No external enforcement? What constitution in the entire world permits EXTERNAL enforcement? What national constitution says "Yeah, the U.N. can step in and fix us if we go bad"? Note this isn't a comment on whether external constraints are AI good, just that whether there are external constraints has nothing to do with whether something is a "constitution" or not, which is the argument the author makes.
External to the government. If enough people think an individual politician sucks, they can be replaced in an election or even recalled. Do that to enough people and you change who is in power. The states could also convene a convention to amend the constitution.
A bunch of European countries acknowledge international institutions as the final say in some matters, like the ECHR and CJEU. The OHR has incredible control over Bosnia and Herzegovina. Crown Dependencies leave a bunch of matters to the UK, who mostly allow them to operate independently but could control them more intensely than UK citizens, if they chose.
Hong Kong's Basic Law is explicit that China is the ultimate arbiter and can do whatever it wants. The NPCSC (Chinese) can now amend the Basic Law to select candidates, which was previously a power of HK. So all candidates and eligible politicians are those who implement Chinese desires.
If enough people think an individual politician sucks, they can be replaced in an election or even recalled. Do that to enough people and you change who is in power.
The government sets the rules for recalls and elections. And gerrymanders the district boundaries so that it can select the voters rather than the other way round. And to be on the safe side, the government counts the votes, and rules on whether they've been counted right.

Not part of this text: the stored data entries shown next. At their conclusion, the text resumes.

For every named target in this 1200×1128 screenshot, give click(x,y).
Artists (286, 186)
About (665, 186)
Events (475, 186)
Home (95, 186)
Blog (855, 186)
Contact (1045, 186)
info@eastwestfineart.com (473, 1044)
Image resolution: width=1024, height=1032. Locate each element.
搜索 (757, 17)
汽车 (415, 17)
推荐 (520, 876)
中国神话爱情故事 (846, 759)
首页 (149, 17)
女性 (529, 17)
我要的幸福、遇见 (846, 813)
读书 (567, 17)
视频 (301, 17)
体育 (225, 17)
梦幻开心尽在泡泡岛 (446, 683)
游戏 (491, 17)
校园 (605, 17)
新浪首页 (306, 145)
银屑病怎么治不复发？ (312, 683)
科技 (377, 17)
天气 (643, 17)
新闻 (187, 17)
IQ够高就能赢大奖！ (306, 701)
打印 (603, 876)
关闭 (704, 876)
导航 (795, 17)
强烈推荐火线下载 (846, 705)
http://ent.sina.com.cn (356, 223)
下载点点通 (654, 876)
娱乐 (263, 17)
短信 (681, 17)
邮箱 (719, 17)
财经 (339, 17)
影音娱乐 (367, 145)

A bunch of European countries acknowledge international institutions as the final say in some matters, like the ECHR and CJEU.
In other words a bunch of European governments has discovered a way of moving the final say from the demos to a bunch of apparatchiks selected by those governments. The European governments acknowledge that they are merely a part of The European Government, and all of these "multinational" institutions are inside that.
Assuming AI actually becomes "human like intelligent" and manifests a lust for power, then Lord Acton's assertion concerning how all powerful entities are "evil," becomes applicable. Human like intelligence does not necessarily include "conscience" even among those presumably conscious (including humans.) The default must be human judgment control, humans in the loop capable of "pulling the plug" in extremis. Should "conscience" become programmable, perhaps the foregoing would be unnecessary, tho defects in human "conscience" are manifest.